The caretaker of the last Sikh temple in Kabul to regularly host open prayer surveys the cavernous hall where throngs once gathered in worship.
Only a handful are left now.
“Afghanistan is our country, our homeland,” said Gurnam Singh. “But we are leaving out of sheer hopelessness.”
In the 1970s, Afghanistan’s Sikh population numbered 100,000, but decades of conflict, poverty and intolerance have driven almost all of them into exile.
The Soviet occupation, subsequent Taliban regime and bloody US-led military intervention winnowed their numbers to just 240 last year, according to figures kept by the community.
After the Taliban returned to power in August, opening the newest chapter in Afghanistan’s dark history, a fresh wave of Sikhs fled the country.
Today, Gurnam Singh estimates just 140 remain, mostly in the eastern city of Jalalabad and in Kabul.
These remaining devotees trickle into the Karte Parwan Gurdwara temple for a recent prayer session on a wintry Monday.
Men stand to one side, women the other — about 15 in total.
Sitting barefoot on a floor covered with thick red rugs, they warm themselves around stoves and listen to a recitation from the Guru Granth Sahib, the Sikh holy book.
In November, the temple had three copies, but two have since been sent to New Delhi for “safekeeping”.

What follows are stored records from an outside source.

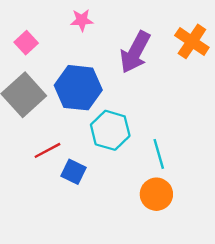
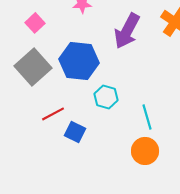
cyan hexagon: (110, 130) -> (106, 97), size x0.7

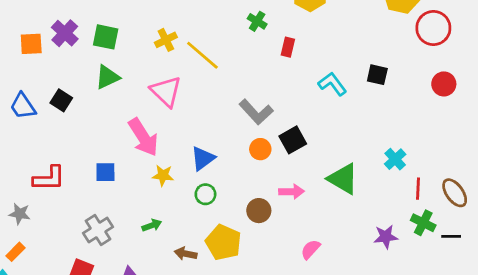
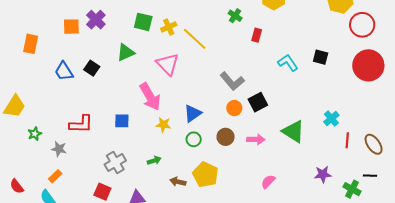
green square: (106, 37) -> (143, 22), moved
red circle: (444, 84) -> (368, 65), size x1.8
brown circle: (259, 211) -> (226, 137), moved
green cross: (423, 223) -> (352, 189), moved

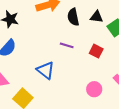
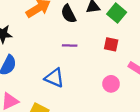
red square: (96, 51) -> (111, 44), moved

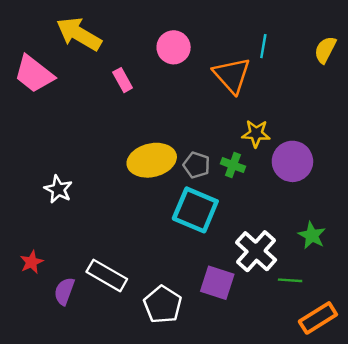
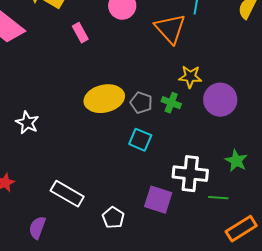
cyan square: (195, 210) -> (140, 140), size x0.6
white cross: (256, 251) -> (190, 174), turned -36
purple semicircle: (64, 291) -> (37, 228), moved
white pentagon: (163, 305) -> (113, 218), size x0.7

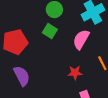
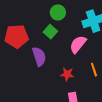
purple semicircle: (22, 76) -> (39, 56), moved

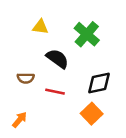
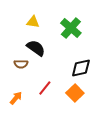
black semicircle: (57, 59) -> (36, 48), moved
red line: (55, 92) -> (45, 88), moved, turned -63

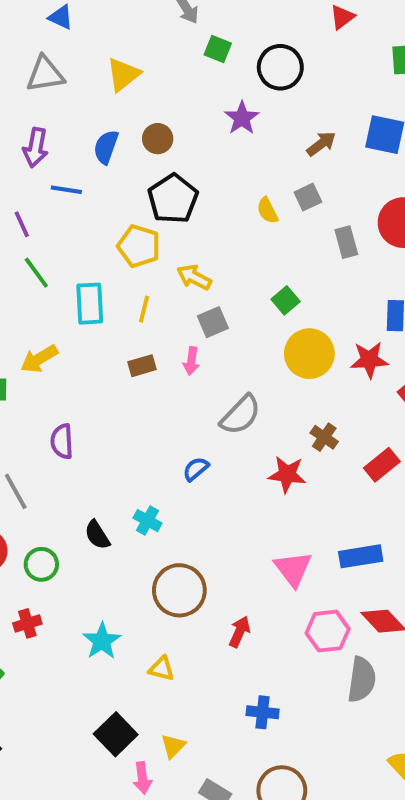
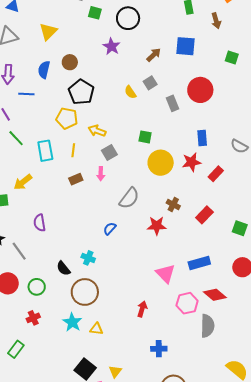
green square: (286, 300) -> (145, 137), turned -32
brown circle: (179, 590) -> (85, 292), moved
yellow triangle: (162, 669) -> (96, 329), moved

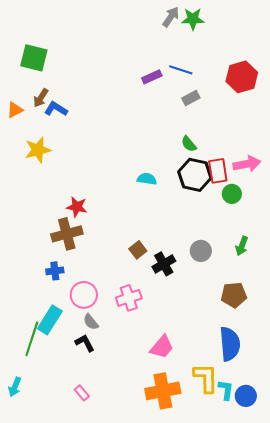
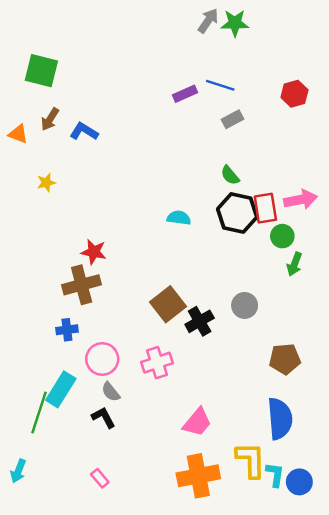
red hexagon: (242, 77) -> (294, 94), size x0.7
blue L-shape: (56, 109) -> (84, 131), moved
orange triangle: (15, 110) -> (18, 134), turned 48
yellow star: (38, 150) -> (46, 183), size x0.6
green arrow: (242, 246) -> (294, 264), moved
brown square: (138, 250) -> (168, 304), size x1.6

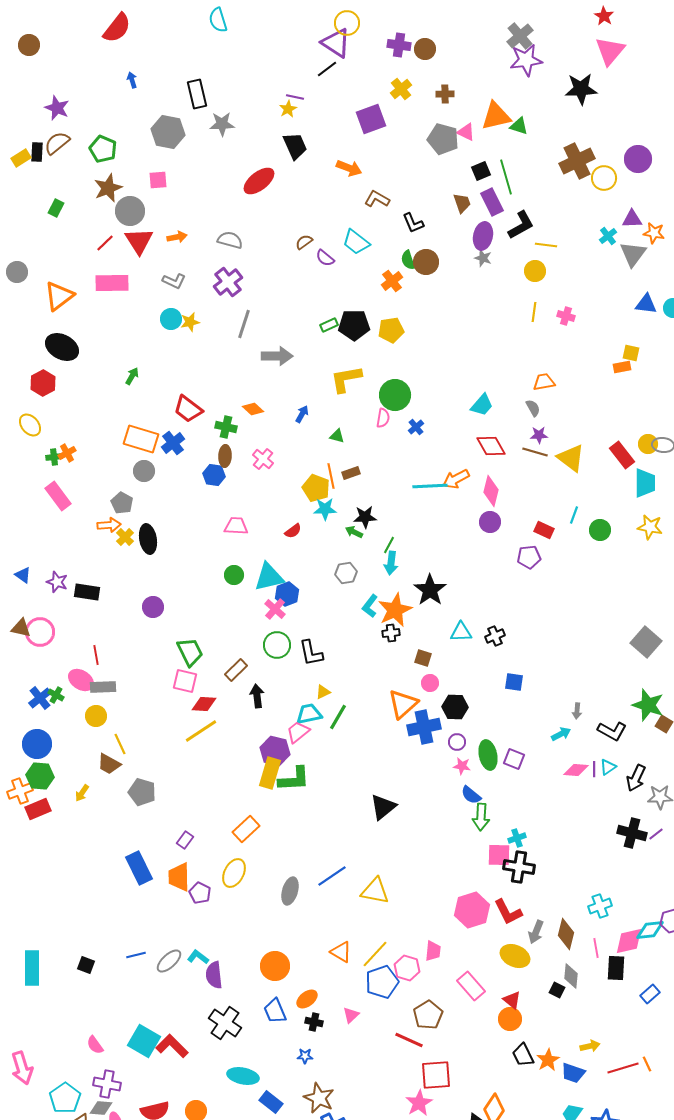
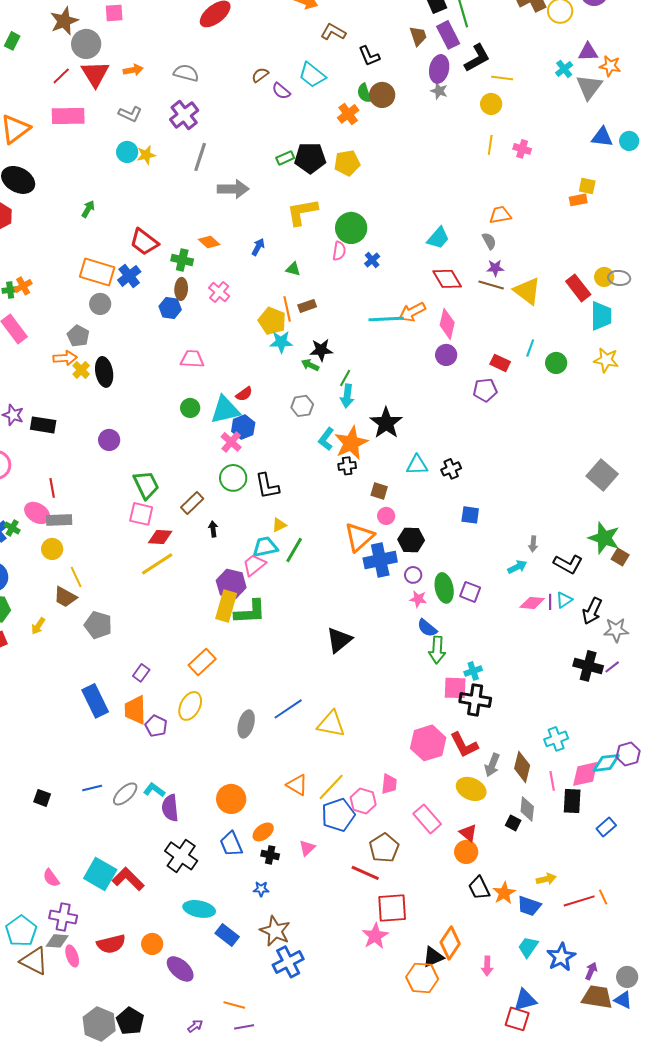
red semicircle: (293, 531) -> (244, 394), moved
black arrow: (257, 696) -> (213, 529), size x0.7

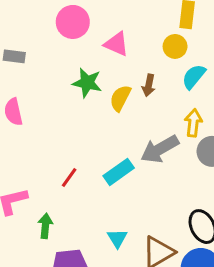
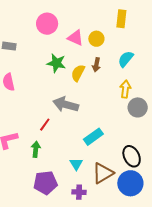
yellow circle: (175, 46) -> (96, 39), moved
gray arrow: (160, 149) -> (66, 104), moved, turned 45
cyan rectangle: (119, 172) -> (93, 137), moved
green arrow: (45, 226) -> (36, 149), moved

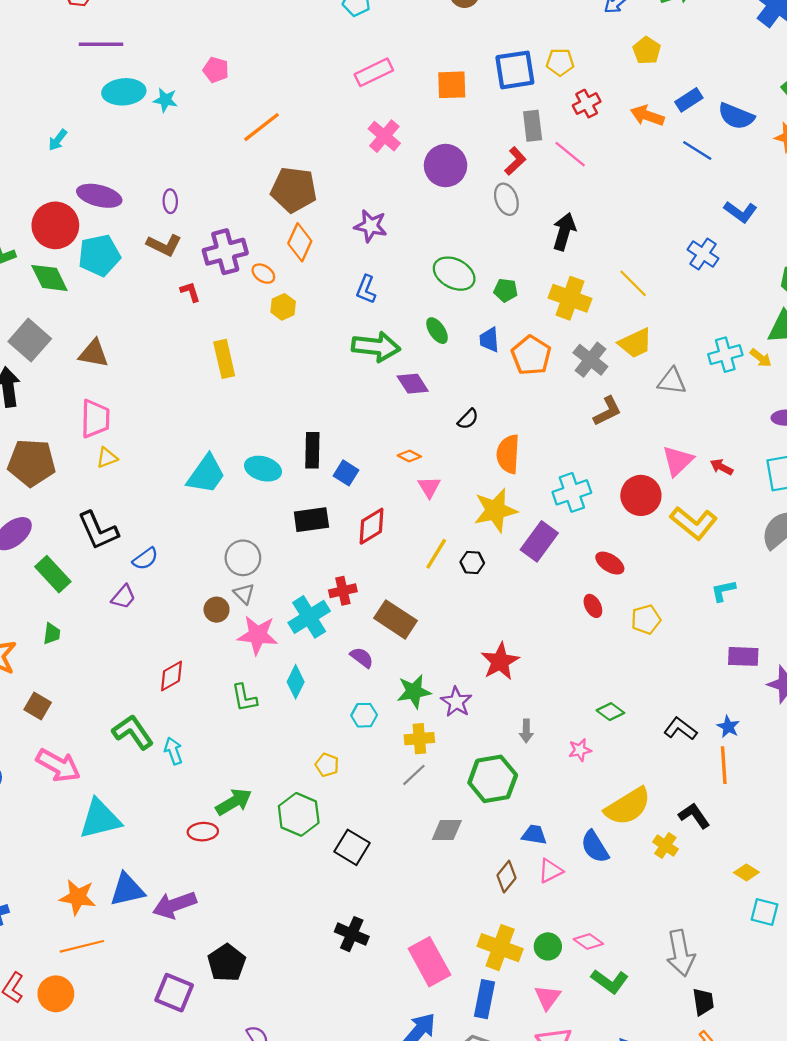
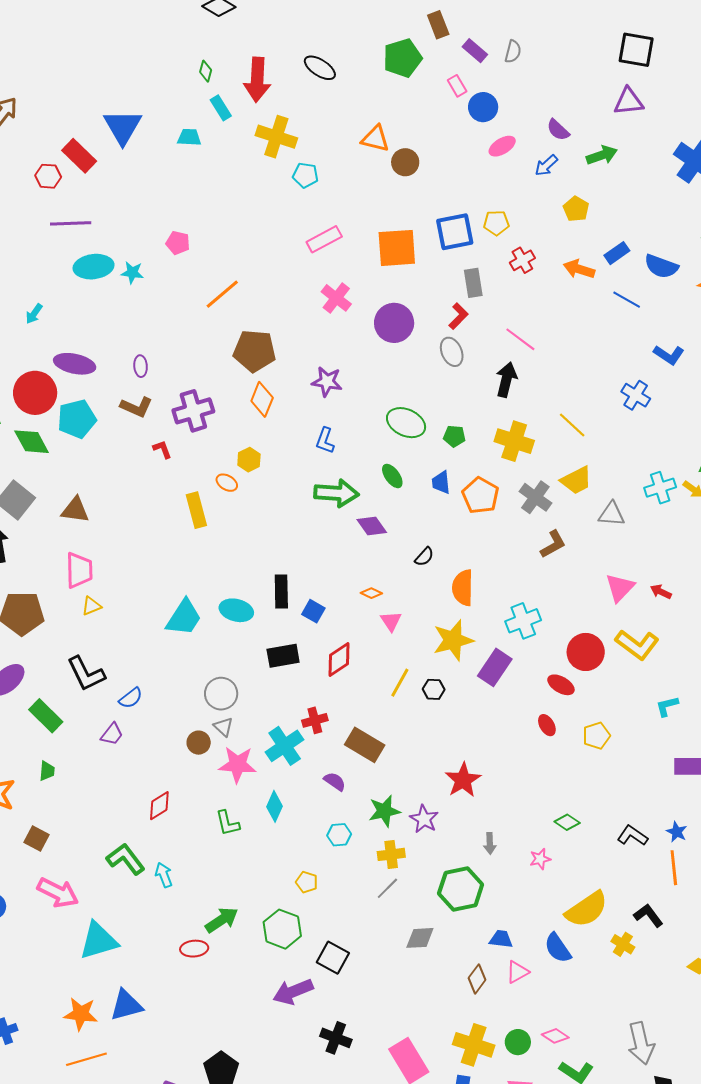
orange square: (452, 85) -> (397, 248), size x1.4
pink line: (570, 154) -> (520, 339), moved
orange ellipse: (263, 274) -> (227, 483), moved
red circle: (641, 495) -> (586, 652), moved
purple arrow: (174, 905) -> (293, 992), moved

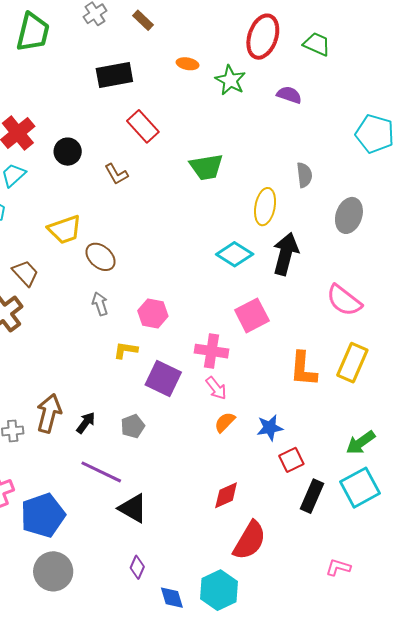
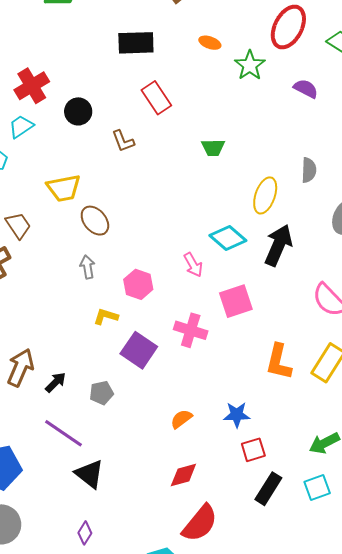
green trapezoid: (206, 167) -> (213, 148), size x0.7
pink arrow: (216, 388) -> (193, 265), moved
orange semicircle: (225, 422) -> (181, 419), moved
cyan square: (360, 488) -> (317, 488), size x0.7

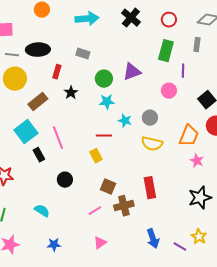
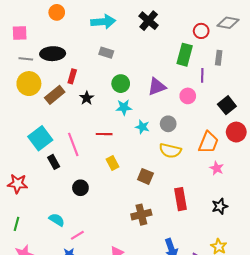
red circle: (169, 20) -> (201, 31), moved
gray rectangle: (197, 45) -> (219, 58), moved
gray rectangle: (83, 54) -> (106, 53), moved
purple triangle: (132, 72) -> (157, 87), moved
brown rectangle: (38, 102) -> (55, 95), moved
red line: (104, 136) -> (104, 134), moved
brown square: (108, 187) -> (145, 176), moved
red rectangle: (150, 188) -> (181, 199), moved
black star: (200, 198) -> (220, 206), size x0.7
pink line: (95, 211) -> (77, 235), moved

Sikhs have long faced discrimination in Muslim-majority Afghanistan. Poverty is rife and attacks from the Islamic State-Khorasan, the jihadist group’s Afghan chapter, are a real threat.
The overwhelming majority of Sikhs fleeing Afghanistan have landed in India, where 90 percent of the religion’s 25 million global adherents live, mainly in the northwest region of Punjab.
Since the Taliban takeover, India has offered exiled Sikhs priority visas and the opportunity to apply for long-term residency. There is no sign yet that citizenship is on the table.
Pharmacist Manjit Singh, 40, is among those who turned down the offer, despite his daughter having emigrated there with her new husband last year.
“What would I do in India?” he asked. “There is no job or house there.”
Among the remaining holdouts, the prospect of leaving is particularly wrenching: it would mean abandoning their spiritual home.
“When this gurdwara was built 60 years ago, the whole area was full of Sikhs,” said 60-year-old community elder Manmohan Singh.
“Whatever joy or sorrow we felt, we shared it here.”
From the outside, the temple is largely indistinguishable from other buildings on the street.
But security here is markedly high, with body searches, ID checks and two fortified doors.
In early October, unidentified gunmen forced their way inside and vandalised the sacred space.
The incident had ugly echoes of the most scarring attack on the Afghan Sikh community.
In March 2020, members of IS-K assaulted the Gurdwara Har Rai Sahib in Shor Bazar, a former enclave of Kabul’s Sikh community, killing 25.
Since the attack, that temple — and the nearby Dharamshala Gurdwara, the capital’s oldest Sikh house of worship at an estimated 500 years — have been abandoned.
Paramjeet Kaur was struck by shrapnel in her left eye during the IS-K attack, and her sister was among those killed.
In the weeks that followed, Kaur packed her bags and headed for Delhi, but “we had no work and it was expensive, so we came back”, she said.
That was in July, a few weeks before the Taliban returned to power.
Now Kaur, her husband and three children are fed and housed by Karte Parwan Gurdwara.
Her children do not go to school, and Kaur never ventures beyond the walls of the temple, the only place where she feels safe.
She thinks about leaving again, this time for Canada or the United States.
“My son and daughters are still small,” she said. “If we leave, we can make something of our lives.”